Hawaii stuck over a barrel
By Jerry Burris
There's an interesting conversation going on right now at the Legislature over the idea of substantially raising the tax on imported oil — the so-called "barrel tax" — from today's nominal 5 cents a barrel to a buck-five a barrel.
Originally conceived as a way to generate money that would help Hawai'i move away from its independence on imported oil, the barrel tax has now morphed into another way to raise money to balance the overall budget. We all have to buy gas, right?
It might take a bit of political courage, but lawmakers should return to original principles: The only way we are ever going to get ourselves off the imported oil lifeline is to develop our own alternatives.
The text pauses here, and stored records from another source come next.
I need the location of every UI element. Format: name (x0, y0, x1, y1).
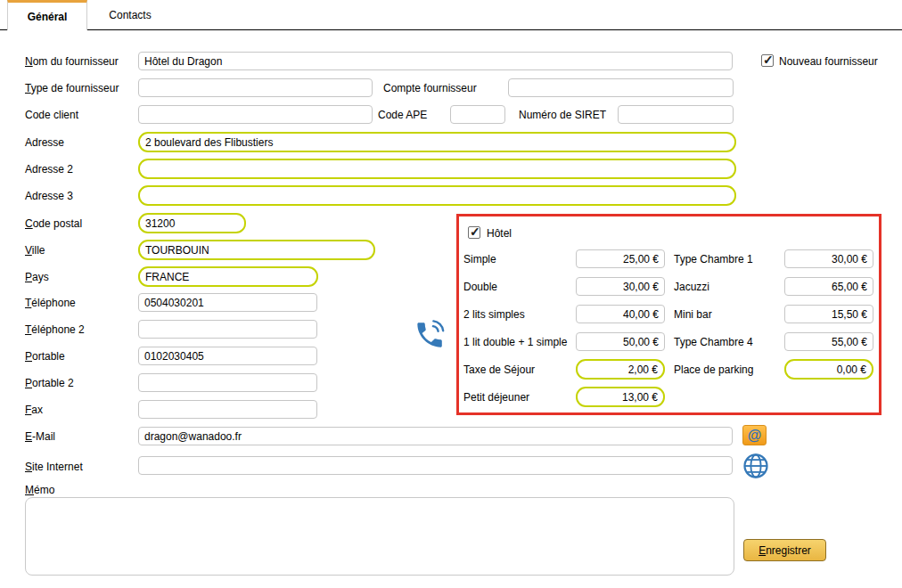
tab-underline (0, 29, 902, 30)
adresse-input[interactable] (138, 132, 736, 152)
ville-label: Ville (25, 241, 45, 259)
telephone-input[interactable] (138, 293, 317, 312)
globe-icon[interactable] (742, 453, 769, 479)
ville-input[interactable] (138, 240, 375, 260)
enregistrer-button-label: Enregistrer (758, 544, 811, 557)
hotel-checkbox-label: Hôtel (487, 225, 512, 242)
taxe-de-sejour-label: Taxe de Séjour (463, 361, 535, 379)
lit-double-plus-simple-price-input[interactable] (576, 332, 665, 351)
double-label: Double (463, 278, 497, 296)
type-chambre-4-label: Type Chambre 4 (674, 333, 753, 351)
type-de-fournisseur-input[interactable] (138, 78, 373, 97)
code-postal-label: Code postal (25, 215, 82, 233)
compte-fournisseur-label: Compte fournisseur (383, 79, 477, 97)
nouveau-fournisseur-label: Nouveau fournisseur (779, 53, 878, 70)
telephone2-input[interactable] (138, 320, 317, 339)
fax-input[interactable] (138, 400, 317, 419)
code-ape-input[interactable] (450, 105, 505, 124)
phone-waves-icon (414, 319, 446, 351)
portable2-label: Portable 2 (25, 374, 74, 392)
telephone-label: Téléphone (25, 294, 76, 312)
code-postal-input[interactable] (138, 213, 246, 233)
adresse3-input[interactable] (138, 185, 736, 206)
portable2-input[interactable] (138, 373, 317, 392)
supplier-form-window: Général Contacts Nom du fournisseur Nouv… (0, 0, 902, 588)
adresse3-label: Adresse 3 (25, 187, 73, 205)
jacuzzi-label: Jacuzzi (674, 278, 709, 296)
portable-input[interactable] (138, 347, 317, 365)
memo-textarea[interactable] (25, 497, 734, 576)
type-chambre-1-label: Type Chambre 1 (674, 250, 753, 268)
petit-dejeuner-input[interactable] (576, 387, 665, 407)
tab-contacts[interactable]: Contacts (88, 1, 172, 29)
adresse-label: Adresse (25, 134, 64, 151)
simple-label: Simple (463, 250, 496, 268)
type-de-fournisseur-label: Type de fournisseur (25, 79, 119, 97)
adresse2-label: Adresse 2 (25, 160, 73, 178)
nom-du-fournisseur-input[interactable] (138, 52, 733, 70)
memo-label: Mémo (25, 481, 54, 499)
fax-label: Fax (25, 401, 43, 419)
hotel-checkbox[interactable] (468, 226, 480, 239)
mini-bar-price-input[interactable] (784, 305, 873, 323)
petit-dejeuner-label: Petit déjeuner (463, 388, 529, 406)
adresse2-input[interactable] (138, 159, 736, 179)
compte-fournisseur-input[interactable] (508, 78, 734, 97)
email-label: E-Mail (25, 428, 55, 445)
simple-price-input[interactable] (576, 249, 665, 268)
tab-general-label: Général (28, 11, 68, 23)
numero-siret-label: Numéro de SIRET (519, 106, 606, 124)
site-internet-input[interactable] (138, 456, 733, 475)
deux-lits-simples-label: 2 lits simples (463, 306, 525, 323)
nouveau-fournisseur-checkbox[interactable] (761, 54, 774, 67)
site-internet-label: Site Internet (25, 458, 83, 476)
code-client-input[interactable] (138, 105, 373, 124)
pays-input[interactable] (138, 266, 318, 287)
pays-label: Pays (25, 268, 49, 286)
hotel-panel: Hôtel Simple Type Chambre 1 Double Jacuz… (456, 214, 882, 415)
mini-bar-label: Mini bar (674, 306, 712, 323)
portable-label: Portable (25, 347, 65, 365)
type-chambre-1-price-input[interactable] (784, 249, 873, 268)
code-client-label: Code client (25, 106, 78, 124)
enregistrer-button[interactable]: Enregistrer (743, 539, 826, 561)
code-ape-label: Code APE (378, 106, 427, 124)
lit-double-plus-simple-label: 1 lit double + 1 simple (463, 333, 567, 351)
telephone2-label: Téléphone 2 (25, 321, 85, 339)
type-chambre-4-price-input[interactable] (784, 332, 873, 351)
double-price-input[interactable] (576, 277, 665, 296)
taxe-de-sejour-input[interactable] (576, 359, 665, 380)
place-de-parking-label: Place de parking (674, 361, 753, 379)
email-input[interactable] (138, 427, 733, 445)
tab-general[interactable]: Général (7, 0, 87, 30)
place-de-parking-input[interactable] (784, 359, 873, 380)
deux-lits-simples-price-input[interactable] (576, 305, 665, 323)
nom-du-fournisseur-label: Nom du fournisseur (25, 53, 119, 70)
jacuzzi-price-input[interactable] (784, 277, 873, 296)
numero-siret-input[interactable] (618, 105, 734, 124)
email-at-icon[interactable] (742, 425, 767, 445)
tab-contacts-label: Contacts (109, 9, 151, 21)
And that ain't cheap.
The best way to pay for development of alternative sources is to tax the source we now use, whether we like it or not: imported oil.
There is a growing possibility that Hawai'i may soon be without a "domestic" refiner turning oil into the gas and airline fuel we all depend on. Chevron, for instance, seems about ready to walk. Sure, it will continue to ship in jet fuel and gasoline, but at what cost?
Shipping schedules and the vagaries of weather and international demand will decide how much oil — energy — we have to power our economy.
The only logical approach is to develop our own domestic source of fuel and energy that is independent of the world's choices. The military recognizes this, with its new emphasis on energy independence and the concept of shifting to biofuels that can be produced locally to keep our defenders flying.
Long-term planners in the military recognize that when the "worst thing" happens, we are on our own and we might as well begin planning for that moment now.
True, the optimists among us believe that doomsday will never come. And it might not. Security people cannot afford to take that bet.
The day of "peak oil" will come. That is the day when demand clearly exceeds supply.
For an oil-dependent isolated state such as Hawai'i, it makes sense to get ahead of that day. A modest increase in the tax on the oil we consume today should be invested in tomorrow, not on the short-term pressures of balancing the budget we face today.